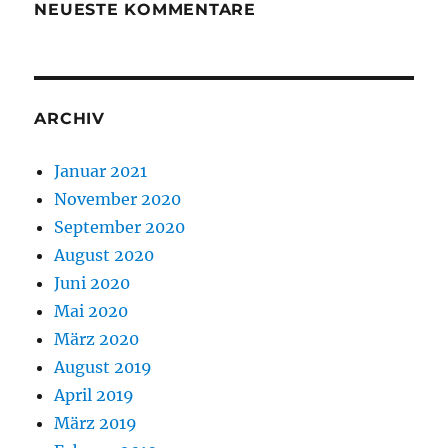
NEUESTE KOMMENTARE
ARCHIV
Januar 2021
November 2020
September 2020
August 2020
Juni 2020
Mai 2020
März 2020
August 2019
April 2019
März 2019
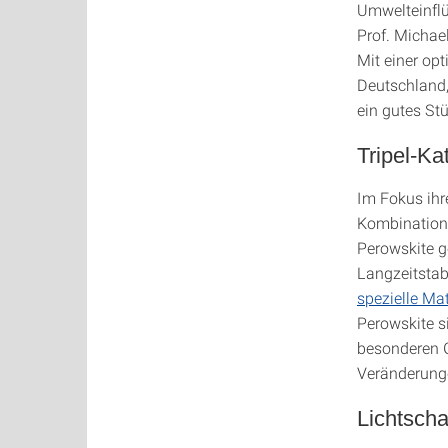
Umwelteinflü
Prof. Michael
Mit einer op
Deutschland,
ein gutes S
Tripel-Ka
Im Fokus ihr
Kombination
Perowskite ge
Langzeitstabi
spezielle Ma
Perowskite s
besonderen G
Veränderunge
Lichtsch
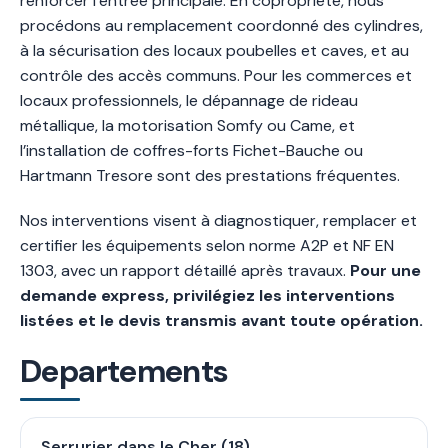
renforcer l’entrée principale. En copropriété, nous
procédons au remplacement coordonné des cylindres,
à la sécurisation des locaux poubelles et caves, et au
contrôle des accès communs. Pour les commerces et
locaux professionnels, le dépannage de rideau
métallique, la motorisation Somfy ou Came, et
l’installation de coffres-forts Fichet-Bauche ou
Hartmann Tresore sont des prestations fréquentes.
Nos interventions visent à diagnostiquer, remplacer et
certifier les équipements selon norme A2P et NF EN
1303, avec un rapport détaillé après travaux.
Pour une
demande express, privilégiez les interventions
listées et le devis transmis avant toute opération.
Departements
Serrurier dans le Cher (18)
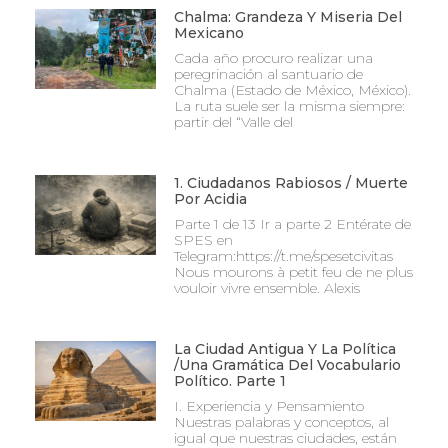
Chalma: Grandeza Y Miseria Del
Mexicano
Cada año procuro realizar una
peregrinación al santuario de
Chalma (Estado de México, México).
La ruta suele ser la misma siempre:
partir del “Valle del
1. Ciudadanos Rabiosos / Muerte
Por Acidia
Parte 1 de 13 Ir a parte 2 Entérate de
SPES en
Telegram:https://t.me/spesetcivitas
Nous mourons à petit feu de ne plus
vouloir vivre ensemble. Alexis
La Ciudad Antigua Y La Política
/Una Gramática Del Vocabulario
Político. Parte 1
I. Experiencia y Pensamiento
Nuestras palabras y conceptos, al
igual que nuestras ciudades, están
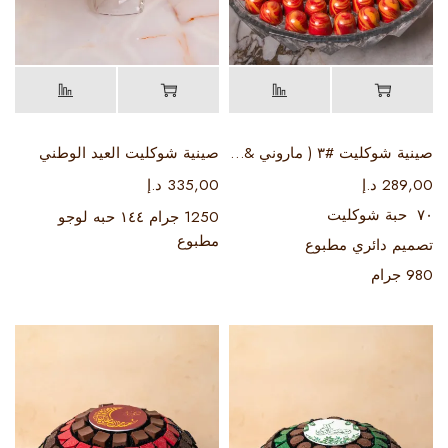
صينية شوكليت #٣ ( ماروني & ذهبي )
صينية شوكليت العيد الوطني
289,00
د.إ
335,00
د.إ
٧٠ حبة شوكليت
1250 جرام ١٤٤ حبه لوجو
مطبوع
تصميم دائري مطبوع
980 جرام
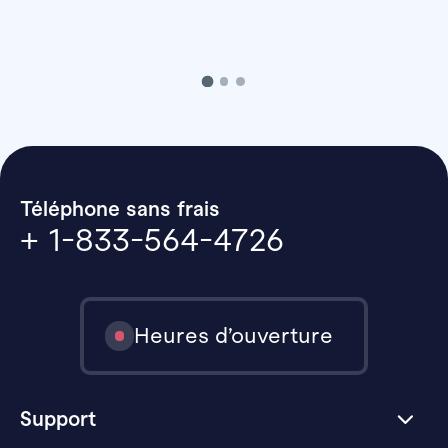
Téléphone sans frais
+ 1-833-564-4726
Heures d’ouverture
Support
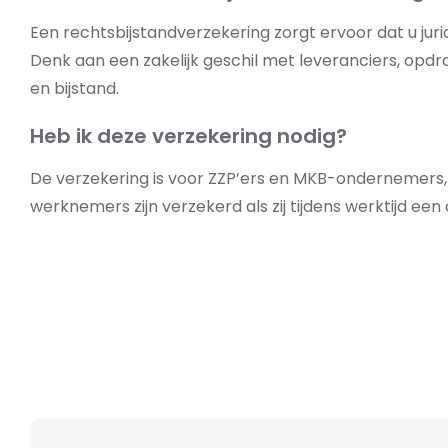
Een rechtsbijstandverzekering zorgt ervoor dat u juridi
Denk aan een zakelijk geschil met leveranciers, opd
en bijstand.
Heb ik deze verzekering nodig?
De verzekering is voor ZZP’ers en MKB-ondernemers,
werknemers zijn verzekerd als zij tijdens werktijd een c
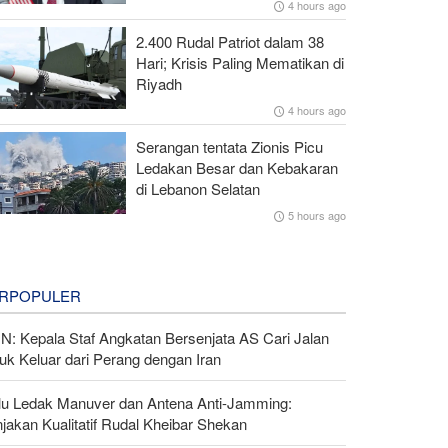
4 hours ago
2.400 Rudal Patriot dalam 38
Hari; Krisis Paling Mematikan di
Riyadh
4 hours ago
Serangan tentata Zionis Picu
Ledakan Besar dan Kebakaran
di Lebanon Selatan
5 hours ago
RPOPULER
N: Kepala Staf Angkatan Bersenjata AS Cari Jalan
uk Keluar dari Perang dengan Iran
lu Ledak Manuver dan Antena Anti-Jamming:
jakan Kualitatif Rudal Kheibar Shekan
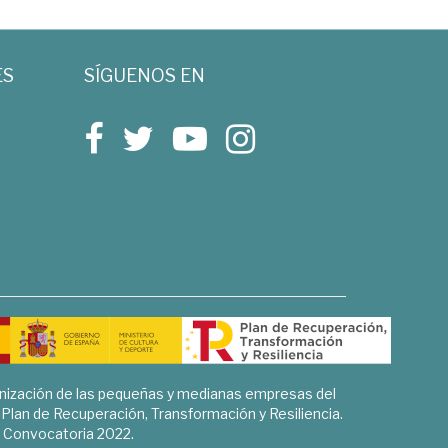
ES
SÍGUENOS EN
rnización de las pequeñas y medianas empresas del
l Plan de Recuperación, Transformación y Resiliencia.
Convocatoria 2022.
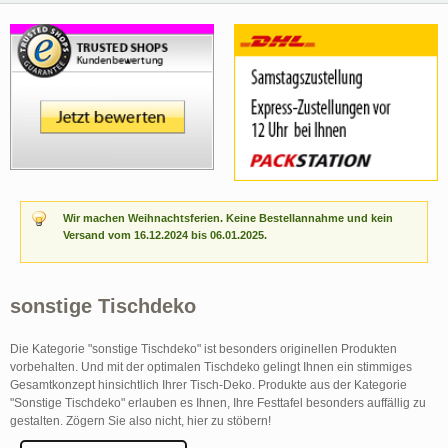
Wir machen Weihnachtsferien. Keine Bestellannahme und kein
Versand vom 16.12.2024 bis 06.01.2025.
sonstige Tischdeko
Die Kategorie "sonstige Tischdeko" ist besonders originellen Produkten
vorbehalten. Und mit der optimalen Tischdeko gelingt Ihnen ein stimmiges
Gesamtkonzept hinsichtlich Ihrer Tisch-Deko. Produkte aus der Kategorie
"Sonstige Tischdeko" erlauben es Ihnen, Ihre Festtafel besonders auffällig zu
gestalten. Zögern Sie also nicht, hier zu stöbern!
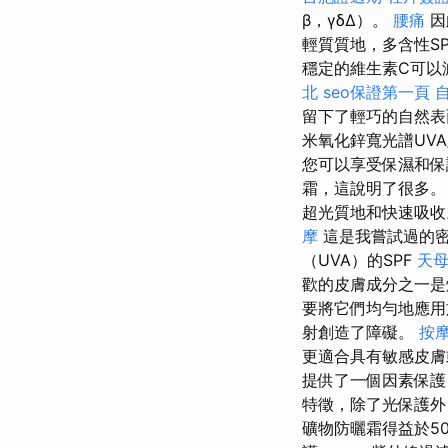
β，γδΔ）。
腰痛
因
輕質質地，多含性S
穩定的維生素C可以減
北
seo保證第一頁
留下了輕巧的自然表
米氧化鋅寬光譜UVA
您可以享受保濕和
霜，這說明了很多
超光質地和快速吸收
摩
這是我嘗試過的
（UVA）的SPF
天母
歡的皮膚成分之一是
要將它們均勻地應
射創造了障礙。
按
更適合具有敏感皮膚
提供了一個因素保護
特徵，除了光保護外
礦物防曬霜得益於5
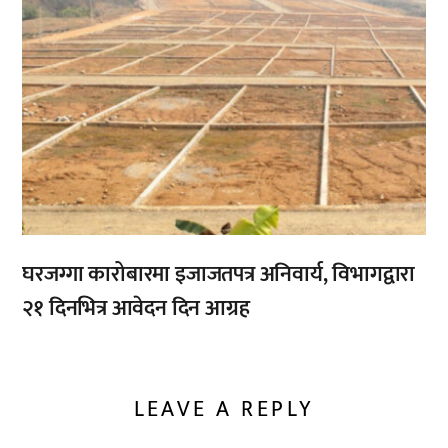
घरजग्गा कारोबारमा इजाजतपत्र अनिवार्य, विभागद्वारा
२१ दिनभित्र आवेदन दिन आग्रह
LEAVE A REPLY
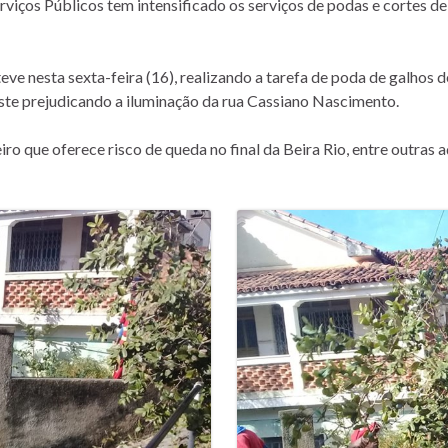
erviços Públicos tem intensificado os serviços de podas e cortes d
eve nesta sexta-feira (16), realizando a tarefa de poda de galhos 
ste prejudicando a iluminação da rua Cassiano Nascimento.
iro que oferece risco de queda no final da Beira Rio, entre outras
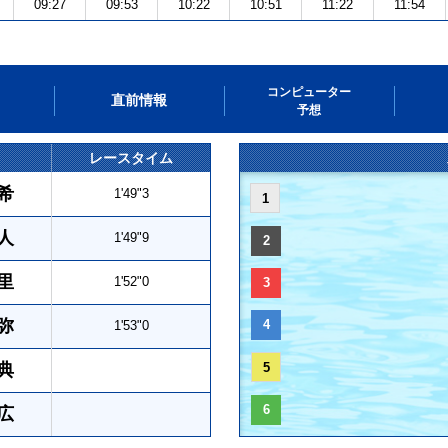
09:27
09:53
10:22
10:51
11:22
11:54
コンピューター
直前情報
予想
レースタイム
希
1'49"3
1
人
1'49"9
2
里
1'52"0
3
弥
4
1'53"0
典
5
6
広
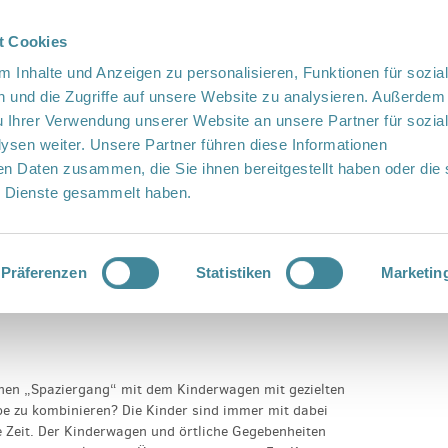
t Cookies
te Sprache
Languages
 Inhalte und Anzeigen zu personalisieren, Funktionen für sozia
 und die Zugriffe auf unsere Website zu analysieren. Außerdem
u Ihrer Verwendung unserer Website an unsere Partner für sozia
sen weiter. Unsere Partner führen diese Informationen
en Daten zusammen, die Sie ihnen bereitgestellt haben oder die 
 Dienste gesammelt haben.
Vor Ort
Fördern
Kontakt
r
Präferenzen
Statistiken
Marketin
schen „Spaziergang“ mit dem Kinderwagen mit gezielten
 zu kombinieren? Die Kinder sind immer mit dabei
 Zeit. Der Kinderwagen und örtliche Gegebenheiten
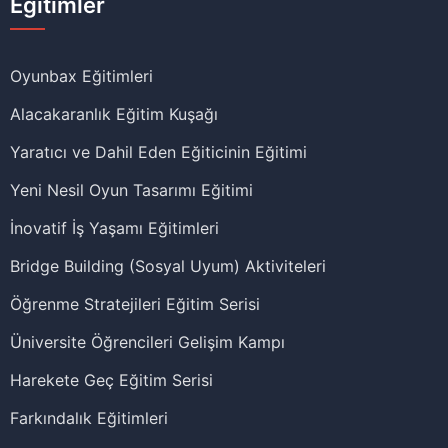
Eğitimler
Oyunbax Eğitimleri
Alacakaranlık Eğitim Kuşağı
Yaratıcı ve Dahil Eden Eğiticinin Eğitimi
Yeni Nesil Oyun Tasarımı Eğitimi
İnovatif İş Yaşamı Eğitimleri
Bridge Building (Sosyal Uyum) Aktiviteleri
Öğrenme Stratejileri Eğitim Serisi
Üniversite Öğrencileri Gelişim Kampı
Harekete Geç Eğitim Serisi
Farkındalık Eğitimleri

######

| Work task |
Above are records; repeat only the lines from the line with "demande express, privilégiez" through the line with "Nuestras palabras y conceptos, al", and leave pictures out.

| Output of the task |
demande express, privilégiez les interventions
listées et le devis transmis avant toute opération.
Departements
Serrurier dans le Cher (18)
Chalma: Grandeza Y Miseria Del
Mexicano
Cada año procuro realizar una
peregrinación al santuario de
Chalma (Estado de México, México).
La ruta suele ser la misma siempre:
partir del “Valle del
1. Ciudadanos Rabiosos / Muerte
Por Acidia
Parte 1 de 13 Ir a parte 2 Entérate de
SPES en
Telegram:https://t.me/spesetcivitas
Nous mourons à petit feu de ne plus
vouloir vivre ensemble. Alexis
La Ciudad Antigua Y La Política
/Una Gramática Del Vocabulario
Político. Parte 1
I. Experiencia y Pensamiento
Nuestras palabras y conceptos, al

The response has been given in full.